The Aerodynamics of Perching Birds

Physics 15, s47
Experiments and simulations suggest that the airplane-like wing position adopted by some birds when they land helps to increase lift.

The claim that physicists are stumped by the aerodynamic impossibility of bumblebee flight is, of course, just a myth (see Focus: Bumblebees In Turbulence). But there are still mysteries about the flight of other animals. Now, Dibya Raj Adhikari and colleagues at the University of Central Florida consider one such mystery—why some birds angle their wingtips backwards when they execute a “perching” maneuver just before landing [1]. The team finds that this “swept-wing” posture increases the lift generated by the wings, a result that could help engineers design safer aircraft.

Typically, as a bird prepares to land, it decelerates while heaving its wings downwards and pitching the front edges upwards.
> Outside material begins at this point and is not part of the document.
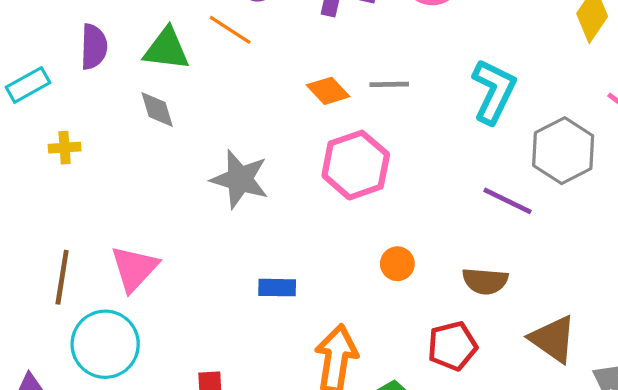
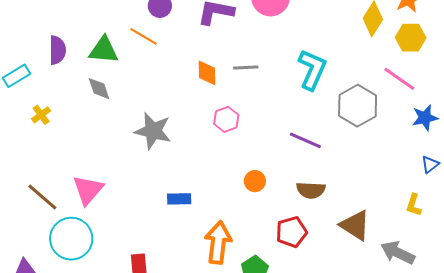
orange diamond: (328, 91) -> (207, 73), turned 44
yellow cross: (65, 148) -> (41, 115), turned -30
pink hexagon: (356, 165) -> (226, 119), size x0.6
purple line: (508, 201) -> (305, 140), moved
brown line: (62, 277) -> (42, 197), turned -56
Physicists have investigated various aspects of this maneuver, but they don’t fully understand what happens when it is combined with a swept-wing posture.

To address this problem, Adhikari and his colleagues conducted experiments that involved pushing aluminum plates through a tank of water containing 10- 𝜇m-wide, 10- 𝜇m-wide, silver-coated glass spheres. In one experiment, they used a rectangular plate (straight wing); in the other they used a tapered plate (swept wing). They moved the plates at a constant speed for a few seconds, then decelerated them while tilting them and shifting them towards the tank wall, a sequence meant to simulate a bird slowing while pitching and heaving its wings as it approaches the ground.

D. R. Adhikari et al. [1]
Distribution of the pressure coefficient across a rectangular plate (left) and a tapered plate (right).

Force measurements show that the tapered plate produced more lift than the rectangular plate. Simulations and observations of the glass spheres reveal that this increase came from a lift-enhancing “leading-edge” vortex. This vortex formed on both plates, but for the tapered (swept-wing) plate, a lateral flow towards its tip stabilized the vortex, preventing its decay.

–Marric Stephens

Marric Stephens is a Corresponding Editor for Physics Magazine based in Bristol, UK.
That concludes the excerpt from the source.